Consumer Reports’ picks for top five smartphones confirms they’re woefully out of touch. Four of the five are Windows Mobile phones from last year, and the sole BlackBerry is the worst RIM offers. Uhhhh, WTF?


Here’s the list, provided by jkOnTheRun:

1. Samsung Blackjack II
2. T-Mobile Wing
3. Motorola Q9C
4. T-Mobile Shadow
5. Blackberry Pearl Flip

Ignoring for the moment that four out of the five are Windows Mobile phones, they didn’t even pick new, actually good hardware. Not one of the phones, except for the Pearl Flip—which is actually the least capable phone in RIM’s new batch of devices—is even from this year. Its top phone, the BlackJack II, doesn’t even have Wi-Fi or a touchscreen, and is loaded with Samsung’s BS proprietary ports, rather than industry standard ones. Beyond that, where the hell are the other good smartphones? If they wanna be dated, where’s the BlackBerry Curve? They could shoehorn it in by reviewing one of the newer iterations with Wi-Fi. No Symbian?

Rob at BoingBoing Gadgets said a couple weeks ago (in response to me bitching about Consumer Reports, actually) that even as “a religious devotee of its general coverage,” he finds “its gadget reviews are often ambivalent and unsatisfying, like an elderly grandmother trying to explain why she prefers sherry to port.”
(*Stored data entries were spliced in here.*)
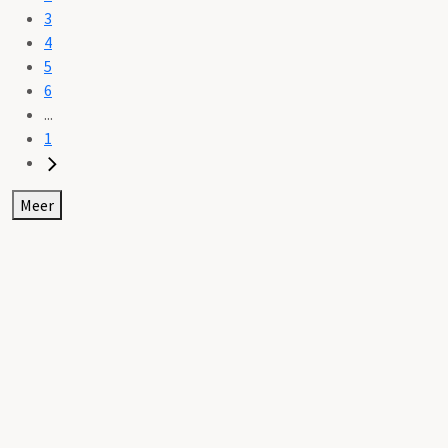
3
4
5
6
...
1
Meer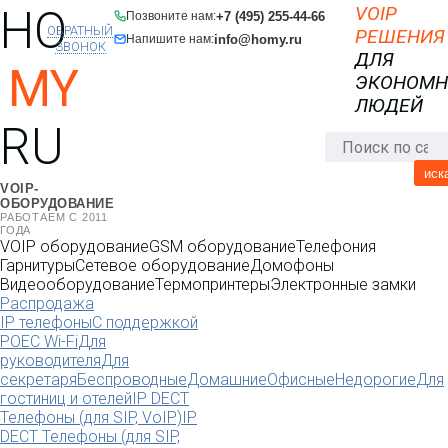
HO
VOIP
+7 (495) 255-44-66
Позвоните нам:
ОБРАТНЫЙ
РЕШЕНИЯ
info@homy.ru
Напишите нам:
ЗВОНОК
ДЛЯ
MY
ЭКОНОМ
ЛЮДЕЙ
RU
иск
VOIP-
ОБОРУДОВАНИЕ
РАБОТАЕМ С 2011
ГОДА
VOIP оборудование
GSM оборудование
Телефония
Гарнитуры
Сетевое оборудование
Домофоны
Видеооборудование
Термопринтеры
Электронные замки
Распродажа
IP телефоны
С поддержкой
POE
C Wi-Fi
Для
руководителя
Для
секретаря
Беспроводные
Домашние
Офисные
Недорогие
Для
гостиниц и отелей
IP DECT
Телефоны (для SIP, VoIP)
IP
DECT Телефоны (для SIP,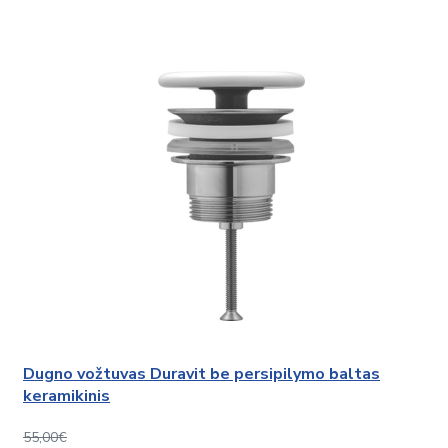
Dugno vožtuvas Duravit be persipilymo baltas
keramikinis
55,00€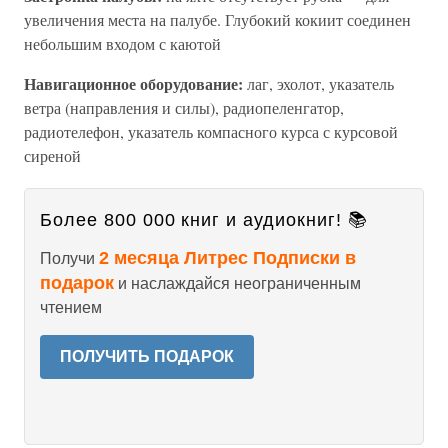
увеличения места на палубе. Глубокий кокиит соединен
небольшим входом с каютой
Навигационное оборудование:
лаг, эхолот, указатель
ветра (направления и силы), радиопеленгатор,
радиотелефон, указатель компасного курса с курсовой
сиреной
Более 800 000 книг и аудиокниг! 📚
2 месяца Литрес Подписки в
Получи
подарок
и наслаждайся неограниченным
чтением
ПОЛУЧИТЬ ПОДАРОК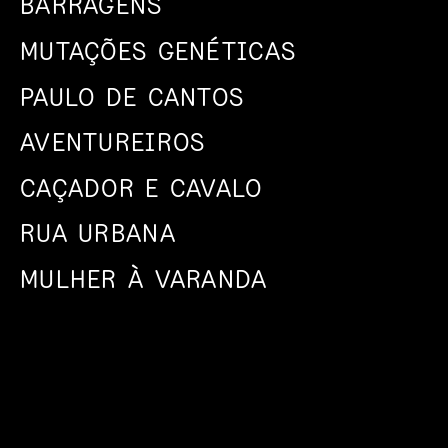
BARRAGENS
MUTAÇÕES GENÉTICAS
PAULO DE CANTOS
AVENTUREIROS
CAÇADOR E CAVALO
RUA URBANA
MULHER À VARANDA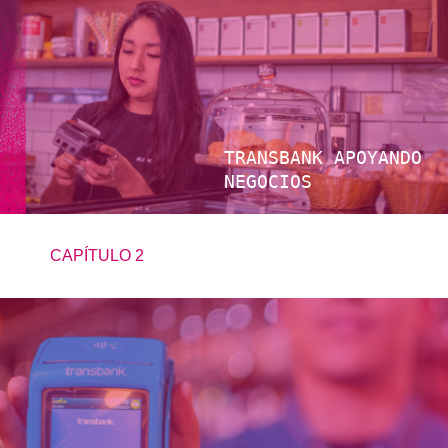
TRANSBANK APOYANDO
NEGOCIOS
CAPÍTULO 2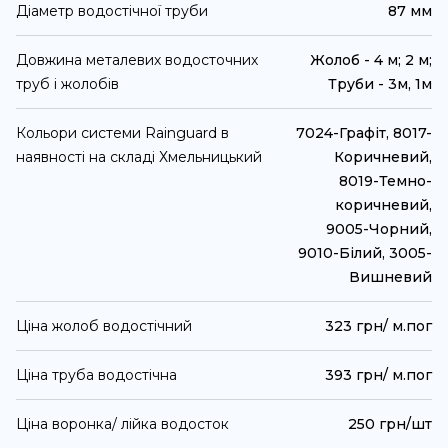
Діаметр водостічної труби
87 мм
Довжина металевих водосточних
Жолоб - 4 м; 2 м;
труб і жолобів
Труби - 3м, 1м
Кольори системи Rainguard в
7024-Графіт, 8017-
наявності на складі Хмельницький
Коричневий,
8019-Темно-
коричневий,
9005-Чорний,
9010-Білий, 3005-
Вишневий
Ціна жолоб водостічний
323 грн/ м.пог
Ціна труба водостічна
393 грн/ м.пог
Ціна воронка/ лійка водосток
250 грн/шт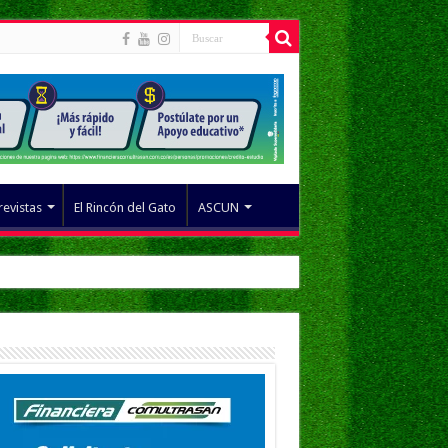
revistas
El Rincón del Gato
ASCUN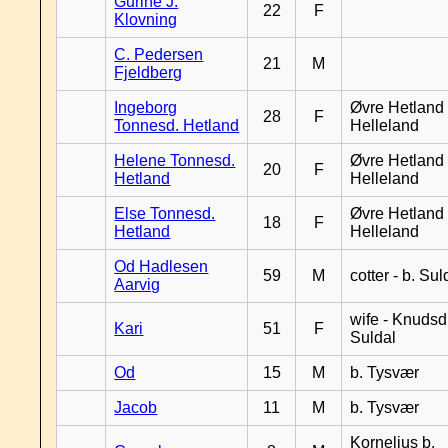
Gurine J.
22
F
Klovning
C. Pedersen
21
M
Fjeldberg
Ingeborg
Øvre Hetland 
28
F
Tonnesd. Hetland
Helleland
Helene Tonnesd.
Øvre Hetland 
20
F
Hetland
Helleland
Else Tonnesd.
Øvre Hetland 
18
F
Hetland
Helleland
Od Hadlesen
59
M
cotter - b. Sul
Aarvig
wife - Knudsd.
Kari
51
F
Suldal
Od
15
M
b. Tysvær
Jacob
11
M
b. Tysvær
Kornelius b.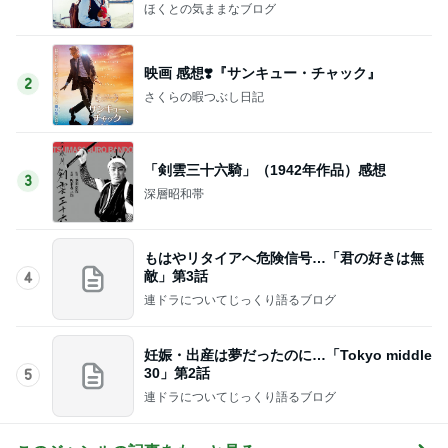
ほくとの気ままなブログ
映画 感想❣️『サンキュー・チャック』
2
さくらの暇つぶし日記
「剣雲三十六騎」（1942年作品）感想
3
深層昭和帯
もはやリタイアへ危険信号…「君の好きは無
敵」第3話
4
連ドラについてじっくり語るブログ
妊娠・出産は夢だったのに…「Tokyo middle
30」第2話
5
連ドラについてじっくり語るブログ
The heart of the matter—that Rob hints at—why Consumer Reports can tell you what vacuum cleaner or washing machine to buy with unrivaled authority, but apparently knows approximately dick about smartphones, is that they don’t get software. And guess what? We’ve reached a tipping point where software is the most important part of a phone. Hardware is commoditised—read the spec sheet for any current smartphone, they’ve all got just about the same crap inside. It’s all about software now, and it’s going to go further in that direction. Why do you think everyone’s pushing their own platform and app store, anyway?

My point is that Consumer Reports desperately needs to overhaul the way it reviews phones, before it doesn’t just look out of touch and silly, but hopelessly so. [jkOnTheRun, ZDNet]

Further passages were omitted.